RECORDS TO USE
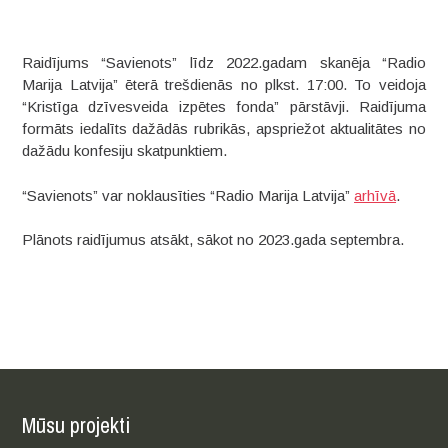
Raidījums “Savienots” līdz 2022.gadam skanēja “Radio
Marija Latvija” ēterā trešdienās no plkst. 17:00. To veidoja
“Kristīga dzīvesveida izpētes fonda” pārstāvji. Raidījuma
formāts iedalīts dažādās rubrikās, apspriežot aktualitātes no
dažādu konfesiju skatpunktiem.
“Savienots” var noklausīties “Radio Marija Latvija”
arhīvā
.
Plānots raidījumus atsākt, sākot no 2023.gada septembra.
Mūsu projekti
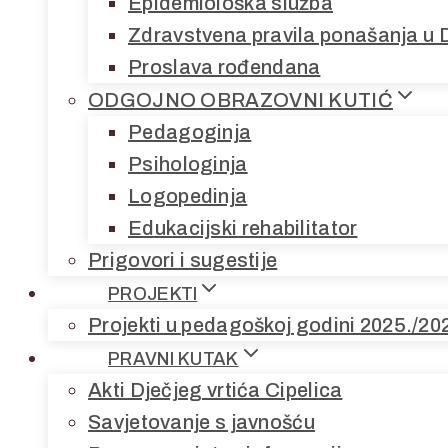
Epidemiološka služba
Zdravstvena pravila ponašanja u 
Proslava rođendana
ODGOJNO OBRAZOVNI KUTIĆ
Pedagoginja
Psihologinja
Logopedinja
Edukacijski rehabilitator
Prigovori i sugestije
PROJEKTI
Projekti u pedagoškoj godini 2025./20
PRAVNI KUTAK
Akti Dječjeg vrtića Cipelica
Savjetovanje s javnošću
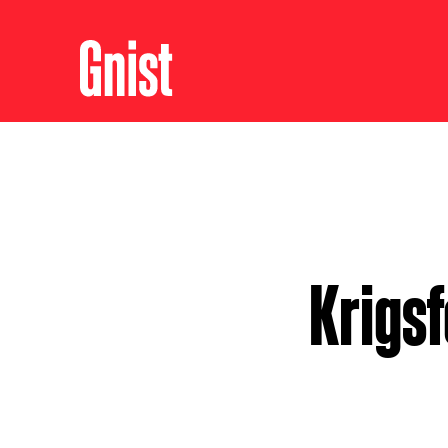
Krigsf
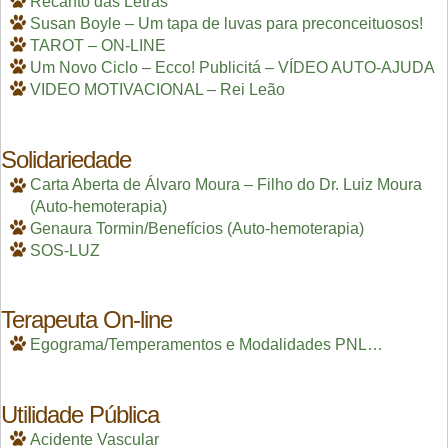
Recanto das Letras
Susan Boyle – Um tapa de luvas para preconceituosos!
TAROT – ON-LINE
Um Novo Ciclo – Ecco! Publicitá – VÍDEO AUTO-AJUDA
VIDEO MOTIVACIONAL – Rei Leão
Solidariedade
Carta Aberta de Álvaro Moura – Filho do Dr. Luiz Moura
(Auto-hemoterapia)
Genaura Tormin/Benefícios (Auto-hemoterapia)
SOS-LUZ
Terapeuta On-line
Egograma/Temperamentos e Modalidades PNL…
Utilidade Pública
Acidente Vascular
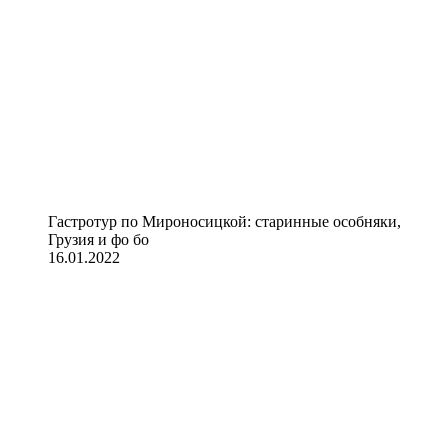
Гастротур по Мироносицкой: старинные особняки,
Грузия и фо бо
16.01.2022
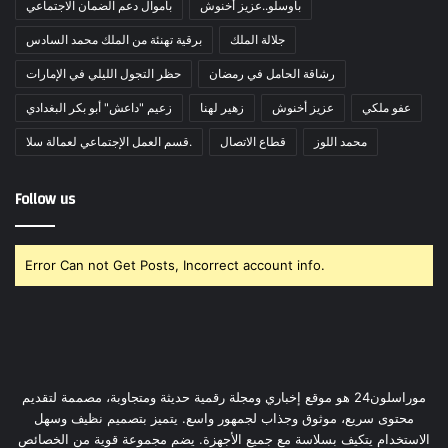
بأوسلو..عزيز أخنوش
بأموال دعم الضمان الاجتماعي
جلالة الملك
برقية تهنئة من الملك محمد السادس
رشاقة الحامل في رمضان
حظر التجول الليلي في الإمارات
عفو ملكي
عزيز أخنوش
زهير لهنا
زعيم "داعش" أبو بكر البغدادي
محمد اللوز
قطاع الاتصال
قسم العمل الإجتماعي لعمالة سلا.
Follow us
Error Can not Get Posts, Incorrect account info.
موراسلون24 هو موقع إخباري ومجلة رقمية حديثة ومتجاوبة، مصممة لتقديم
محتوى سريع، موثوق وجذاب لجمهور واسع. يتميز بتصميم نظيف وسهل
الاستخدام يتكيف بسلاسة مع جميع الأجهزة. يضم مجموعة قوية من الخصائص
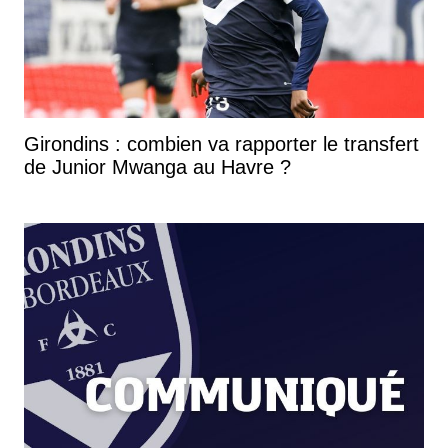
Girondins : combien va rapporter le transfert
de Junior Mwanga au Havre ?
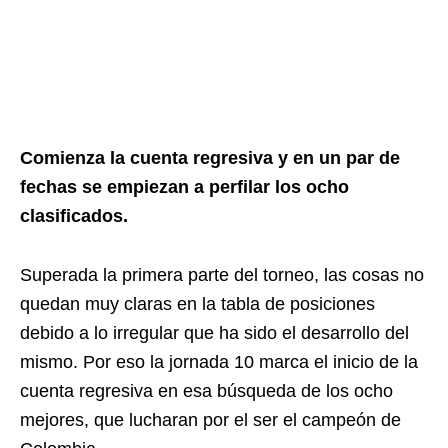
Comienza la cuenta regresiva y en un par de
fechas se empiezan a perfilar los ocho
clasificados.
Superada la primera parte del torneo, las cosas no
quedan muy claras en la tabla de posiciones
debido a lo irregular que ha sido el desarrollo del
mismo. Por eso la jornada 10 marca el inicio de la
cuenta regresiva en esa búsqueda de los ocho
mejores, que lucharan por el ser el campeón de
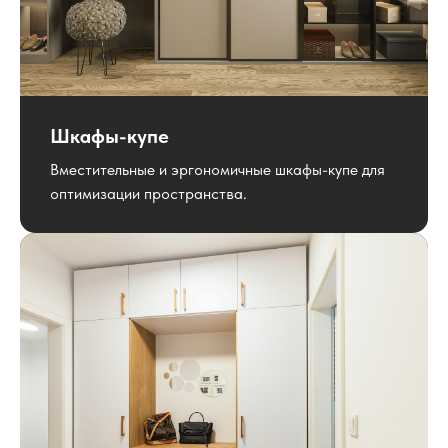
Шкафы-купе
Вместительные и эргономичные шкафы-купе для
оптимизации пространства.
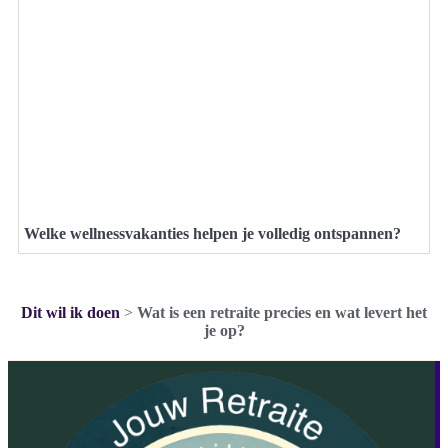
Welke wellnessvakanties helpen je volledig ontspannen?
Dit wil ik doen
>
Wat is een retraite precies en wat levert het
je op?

* * *

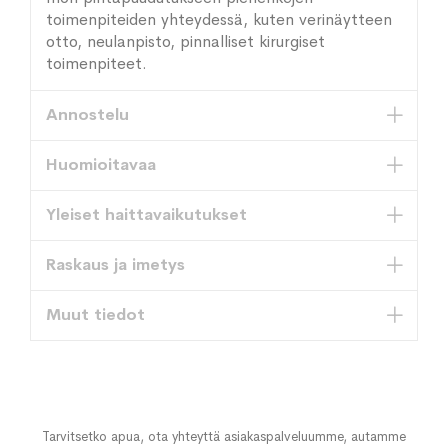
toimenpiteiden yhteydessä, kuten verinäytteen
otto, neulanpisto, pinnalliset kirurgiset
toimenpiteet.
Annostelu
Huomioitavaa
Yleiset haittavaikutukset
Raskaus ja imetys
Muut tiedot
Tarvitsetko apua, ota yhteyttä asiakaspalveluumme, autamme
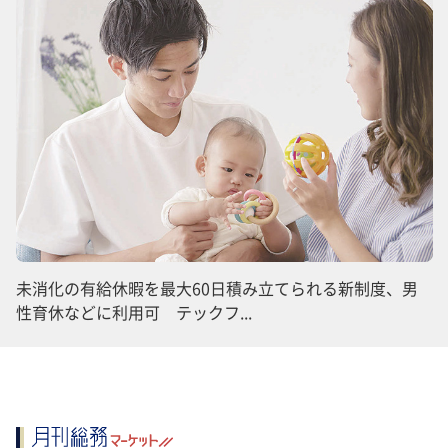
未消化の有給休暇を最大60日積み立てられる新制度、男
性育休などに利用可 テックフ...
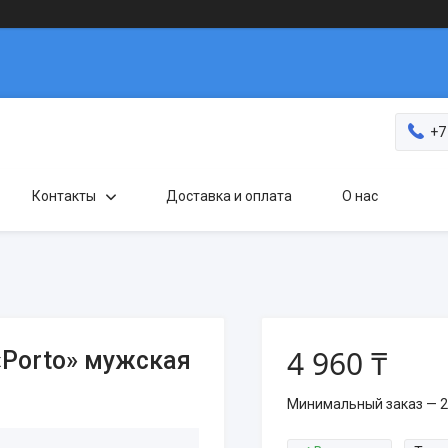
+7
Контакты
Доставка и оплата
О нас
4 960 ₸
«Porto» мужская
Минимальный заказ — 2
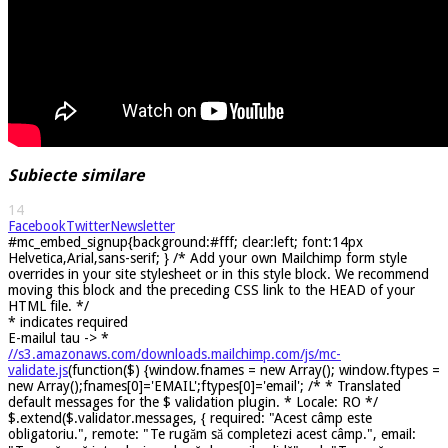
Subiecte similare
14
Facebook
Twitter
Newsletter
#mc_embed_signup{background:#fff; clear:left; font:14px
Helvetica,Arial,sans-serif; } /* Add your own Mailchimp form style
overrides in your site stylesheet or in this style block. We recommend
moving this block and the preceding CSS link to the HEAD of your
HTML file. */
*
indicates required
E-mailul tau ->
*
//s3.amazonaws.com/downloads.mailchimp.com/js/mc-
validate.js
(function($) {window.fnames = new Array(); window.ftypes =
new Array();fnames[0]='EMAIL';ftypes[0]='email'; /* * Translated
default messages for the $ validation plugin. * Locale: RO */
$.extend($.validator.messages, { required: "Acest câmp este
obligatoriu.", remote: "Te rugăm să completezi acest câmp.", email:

TASK DIRECTIONS
Starting at the line that has "HTML file. */" in the records above, restate word for word every line until the one that has "rugăm să completezi", and include that one as well.

ANSWER SPACE
HTML file. */
*
indicates required
E-mailul tau ->
*
//s3.amazonaws.com/downloads.mailchimp.com/js/mc-
validate.js
(function($) {window.fnames = new Array(); window.ftypes =
new Array();fnames[0]='EMAIL';ftypes[0]='email'; /* * Translated
default messages for the $ validation plugin. * Locale: RO */
$.extend($.validator.messages, { required: "Acest câmp este
obligatoriu.", remote: "Te rugăm să completezi acest câmp.", email:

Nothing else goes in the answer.